▸ **What to do**
Select and copy out every line in the records containing "bounding".

▸ **Information**
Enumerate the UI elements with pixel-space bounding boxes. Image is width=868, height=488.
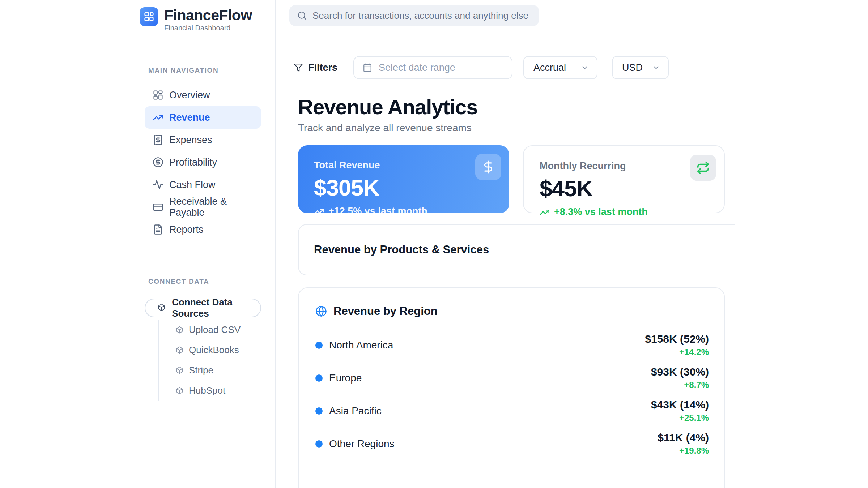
calendar-icon (363, 63, 372, 72)
accounting-basis-value: Accrual (533, 62, 566, 73)
region-delta: +14.2% (645, 347, 709, 357)
page-subtitle: Track and analyze all revenue streams (298, 122, 472, 134)
total-revenue-card[interactable]: Total Revenue $305K +12.5% vs last month (298, 145, 509, 213)
region-value: $11K (4%) (658, 432, 709, 444)
cube-icon (176, 387, 183, 394)
global-search[interactable] (289, 5, 539, 26)
kpi-delta: +12.5% vs last month (314, 206, 509, 217)
trending-up-icon (314, 206, 324, 217)
sidebar-item-label: Expenses (169, 134, 212, 146)
monthly-recurring-card[interactable]: Monthly Recurring $45K +8.3% vs last mon… (523, 145, 725, 213)
main-content: Filters Accrual USD R (276, 0, 735, 488)
kpi-delta-label: +12.5% vs last month (328, 206, 427, 217)
sidebar-item-expenses[interactable]: Expenses (145, 129, 261, 151)
source-item-label: HubSpot (189, 385, 225, 396)
document-icon (153, 224, 163, 235)
brand-tagline: Financial Dashboard (164, 24, 252, 32)
source-item-hubspot[interactable]: HubSpot (159, 380, 267, 401)
date-range-picker[interactable] (353, 56, 512, 79)
region-row-north-america: North America $158K (52%) +14.2% (315, 333, 709, 357)
sidebar-item-label: Cash Flow (169, 179, 216, 191)
kpi-delta-label: +8.3% vs last month (554, 206, 648, 218)
sidebar-item-label: Revenue (169, 112, 210, 123)
region-row-europe: Europe $93K (30%) +8.7% (315, 366, 709, 390)
connect-section-label: CONNECT DATA (148, 278, 209, 286)
sidebar-item-label: Overview (169, 90, 210, 101)
dot-icon (315, 374, 323, 382)
search-input[interactable] (312, 10, 531, 21)
filters-divider (276, 87, 735, 87)
credit-card-icon (153, 202, 163, 213)
region-delta: +19.8% (658, 446, 709, 456)
source-item-stripe[interactable]: Stripe (159, 360, 267, 380)
activity-icon (153, 179, 163, 190)
region-name: Europe (329, 372, 362, 384)
accounting-basis-select[interactable]: Accrual (523, 56, 597, 79)
connect-data-sources-button[interactable]: Connect Data Sources (145, 299, 261, 317)
sidebar-item-reports[interactable]: Reports (145, 218, 261, 241)
funnel-icon (294, 63, 303, 72)
region-name: North America (329, 339, 393, 351)
region-name: Asia Pacific (329, 405, 382, 417)
region-delta: +8.7% (651, 380, 709, 390)
region-name: Other Regions (329, 438, 395, 450)
trending-up-icon (540, 207, 550, 217)
receipt-icon (153, 134, 163, 145)
brand-text: FinanceFlow Financial Dashboard (164, 7, 252, 32)
sidebar-item-cash-flow[interactable]: Cash Flow (145, 174, 261, 196)
region-card-header: Revenue by Region (315, 305, 709, 318)
connect-button-label: Connect Data Sources (172, 297, 260, 319)
source-item-quickbooks[interactable]: QuickBooks (159, 340, 267, 360)
dashboard-logo-icon (140, 7, 158, 26)
brand-logo[interactable]: FinanceFlow Financial Dashboard (140, 7, 252, 32)
source-item-label: QuickBooks (189, 344, 239, 356)
dollar-icon (475, 154, 501, 180)
currency-select[interactable]: USD (612, 56, 669, 79)
products-card-title: Revenue by Products & Services (314, 243, 489, 256)
circle-dollar-icon (153, 157, 163, 168)
date-range-input[interactable] (379, 62, 507, 73)
currency-value: USD (622, 62, 643, 73)
connect-sources-list: Upload CSV QuickBooks Stripe (158, 320, 267, 401)
revenue-by-region-card: Revenue by Region North America $158K (5… (298, 287, 725, 488)
region-value: $43K (14%) (651, 399, 709, 411)
region-value: $93K (30%) (651, 366, 709, 378)
cube-icon (176, 367, 183, 374)
chevron-down-icon (581, 64, 589, 72)
region-delta: +25.1% (651, 413, 709, 423)
trending-up-icon (153, 112, 163, 123)
region-row-other-regions: Other Regions $11K (4%) +19.8% (315, 432, 709, 456)
sidebar-item-receivable-payable[interactable]: Receivable & Payable (145, 196, 261, 218)
revenue-by-products-card: Revenue by Products & Services (298, 224, 735, 275)
region-row-asia-pacific: Asia Pacific $43K (14%) +25.1% (315, 399, 709, 423)
repeat-icon (690, 155, 716, 181)
cube-icon (158, 304, 165, 312)
nav-section-label: MAIN NAVIGATION (148, 67, 218, 74)
sidebar-item-label: Reports (169, 224, 204, 235)
sidebar-item-label: Receivable & Payable (169, 196, 261, 218)
filters-button-label: Filters (308, 62, 337, 73)
region-card-title: Revenue by Region (333, 305, 438, 318)
region-rows: North America $158K (52%) +14.2% Europe … (315, 333, 709, 456)
globe-icon (315, 305, 327, 317)
kpi-delta: +8.3% vs last month (540, 206, 724, 218)
source-item-upload-csv[interactable]: Upload CSV (159, 320, 267, 340)
dot-icon (315, 342, 323, 349)
header-divider (276, 33, 735, 33)
sidebar-item-overview[interactable]: Overview (145, 84, 261, 106)
sidebar-item-revenue[interactable]: Revenue (145, 106, 261, 129)
grid-icon (153, 90, 163, 100)
dot-icon (315, 440, 323, 448)
sidebar: FinanceFlow Financial Dashboard MAIN NAV… (140, 0, 276, 488)
brand-name: FinanceFlow (164, 7, 252, 23)
chevron-down-icon (652, 64, 660, 72)
filters-toolbar: Filters Accrual USD (294, 56, 669, 79)
search-icon (297, 11, 307, 20)
filters-button[interactable]: Filters (294, 62, 337, 73)
main-navigation: Overview Revenue Expenses (140, 84, 275, 241)
region-value: $158K (52%) (645, 333, 709, 345)
dot-icon (315, 407, 323, 415)
sidebar-item-profitability[interactable]: Profitability (145, 151, 261, 174)
cube-icon (176, 326, 183, 334)
page-title: Revenue Analytics (298, 95, 478, 119)
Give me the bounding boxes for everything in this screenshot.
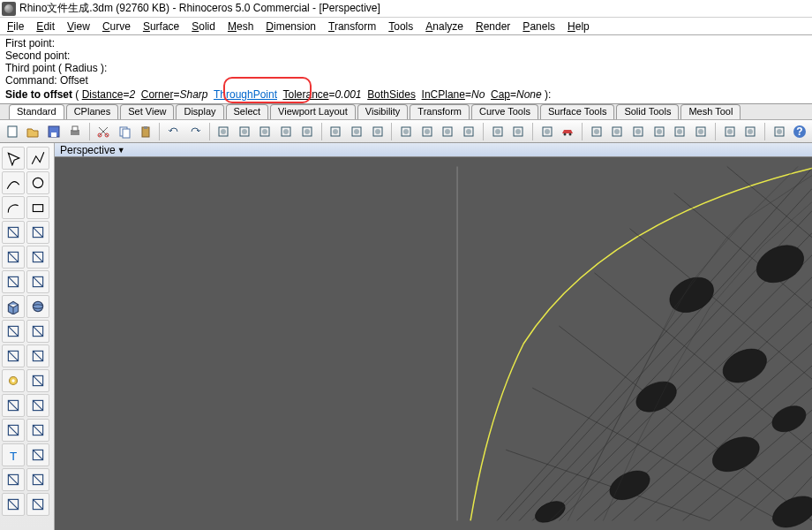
tab-viewport-layout[interactable]: Viewport Layout	[270, 104, 356, 119]
hatch-tool[interactable]	[2, 493, 25, 516]
open-button[interactable]	[25, 122, 42, 141]
sphere-button[interactable]	[609, 122, 627, 141]
cone-button[interactable]	[650, 122, 668, 141]
tab-set-view[interactable]: Set View	[120, 104, 174, 119]
menu-view[interactable]: View	[67, 20, 90, 33]
opt-incplane[interactable]: InCPlane	[422, 88, 465, 101]
tab-curve-tools[interactable]: Curve Tools	[471, 104, 538, 119]
menu-dimension[interactable]: Dimension	[266, 20, 316, 33]
arrow-tool[interactable]	[2, 147, 25, 170]
tab-mesh-tool[interactable]: Mesh Tool	[680, 104, 741, 119]
fillet-tool[interactable]	[2, 419, 25, 442]
curve2-tool[interactable]	[2, 221, 25, 244]
circle-tool[interactable]	[26, 171, 49, 194]
opt-bothsides[interactable]: BothSides	[367, 88, 416, 101]
animate-button[interactable]	[741, 122, 759, 141]
tab-display[interactable]: Display	[176, 104, 223, 119]
opt-cap[interactable]: Cap	[491, 88, 510, 101]
render-button[interactable]	[721, 122, 739, 141]
opt-corner[interactable]: Corner	[141, 88, 174, 101]
hide-button[interactable]	[418, 122, 436, 141]
menu-solid[interactable]: Solid	[192, 20, 215, 33]
zoom-window-button[interactable]	[277, 122, 295, 141]
trim-tool[interactable]	[2, 394, 25, 417]
explode-tool[interactable]	[26, 369, 49, 392]
rotate-tool-tool[interactable]	[26, 246, 49, 269]
wireframe-button[interactable]	[327, 122, 344, 141]
wire-tool[interactable]	[26, 493, 49, 516]
menu-help[interactable]: Help	[568, 20, 590, 33]
text-tool[interactable]: T	[2, 443, 25, 466]
perspective-viewport[interactable]	[55, 157, 812, 530]
menu-file[interactable]: File	[7, 20, 24, 33]
tab-surface-tools[interactable]: Surface Tools	[540, 104, 614, 119]
opt-throughpoint[interactable]: ThroughPoint	[214, 88, 277, 101]
viewport-canvas[interactable]	[55, 157, 812, 530]
plane-button[interactable]	[692, 122, 710, 141]
options-button[interactable]	[538, 122, 556, 141]
new-button[interactable]	[4, 122, 21, 141]
move-tool[interactable]	[2, 246, 25, 269]
gear-tool[interactable]	[2, 369, 25, 392]
viewport-menu-dropdown-icon[interactable]: ▼	[117, 146, 125, 155]
dim-tool[interactable]	[26, 443, 49, 466]
arc-tool[interactable]	[2, 196, 25, 219]
chamfer-tool[interactable]	[26, 419, 49, 442]
show-button[interactable]	[397, 122, 415, 141]
curve-tool[interactable]	[2, 171, 25, 194]
box-button[interactable]	[588, 122, 605, 141]
viewport-title[interactable]: Perspective	[60, 144, 116, 156]
tab-transform[interactable]: Transform	[410, 104, 470, 119]
car-button[interactable]	[560, 122, 577, 141]
unlock-button[interactable]	[460, 122, 477, 141]
properties-button[interactable]	[509, 122, 527, 141]
tab-visibility[interactable]: Visibility	[357, 104, 409, 119]
menu-render[interactable]: Render	[476, 20, 510, 33]
zoom-extents-button[interactable]	[257, 122, 274, 141]
opt-tolerance[interactable]: Tolerance	[282, 88, 328, 101]
tab-select[interactable]: Select	[226, 104, 269, 119]
menu-panels[interactable]: Panels	[523, 20, 555, 33]
copy-button[interactable]	[116, 122, 133, 141]
viewport-label-bar[interactable]: Perspective ▼	[55, 143, 812, 157]
print-button[interactable]	[66, 122, 84, 141]
polyline-tool[interactable]	[26, 147, 49, 170]
menu-tools[interactable]: Tools	[388, 20, 413, 33]
pan-button[interactable]	[214, 122, 232, 141]
redo-button[interactable]	[186, 122, 204, 141]
rect-tool[interactable]	[26, 196, 49, 219]
torus-button[interactable]	[672, 122, 689, 141]
rotate-button[interactable]	[236, 122, 253, 141]
help-button[interactable]: ?	[792, 122, 809, 141]
paste-button[interactable]	[137, 122, 154, 141]
menu-analyze[interactable]: Analyze	[425, 20, 463, 33]
lock-button[interactable]	[440, 122, 457, 141]
rendered-button[interactable]	[369, 122, 387, 141]
undo-button[interactable]	[165, 122, 183, 141]
layers-button[interactable]	[489, 122, 507, 141]
tab-standard[interactable]: Standard	[9, 104, 64, 119]
menu-edit[interactable]: Edit	[36, 20, 55, 33]
join-tool[interactable]	[26, 394, 49, 417]
shaded-button[interactable]	[348, 122, 365, 141]
save-button[interactable]	[45, 122, 63, 141]
scale-tool[interactable]	[2, 270, 25, 293]
menu-transform[interactable]: Transform	[328, 20, 376, 33]
loft-tool[interactable]	[2, 344, 25, 367]
zoom-selected-button[interactable]	[298, 122, 316, 141]
layout-button[interactable]	[771, 122, 788, 141]
mirror-tool[interactable]	[26, 270, 49, 293]
box3d-tool[interactable]	[2, 295, 25, 318]
offset-tool[interactable]	[26, 468, 49, 491]
sphere3d-tool[interactable]	[26, 295, 49, 318]
polygon-tool[interactable]	[26, 221, 49, 244]
sweep-tool[interactable]	[26, 344, 49, 367]
tab-cplanes[interactable]: CPlanes	[66, 104, 119, 119]
pipe-tool[interactable]	[2, 468, 25, 491]
menu-mesh[interactable]: Mesh	[228, 20, 253, 33]
menu-surface[interactable]: Surface	[143, 20, 179, 33]
tab-solid-tools[interactable]: Solid Tools	[616, 104, 679, 119]
menu-curve[interactable]: Curve	[102, 20, 131, 33]
opt-distance[interactable]: Distance	[82, 88, 124, 101]
cut-button[interactable]	[94, 122, 112, 141]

▸ **Reply**
Enumerate the UI elements with pixel-space bounding boxes. Image is width=868, height=488.
Give me the bounding boxes for everything in this screenshot.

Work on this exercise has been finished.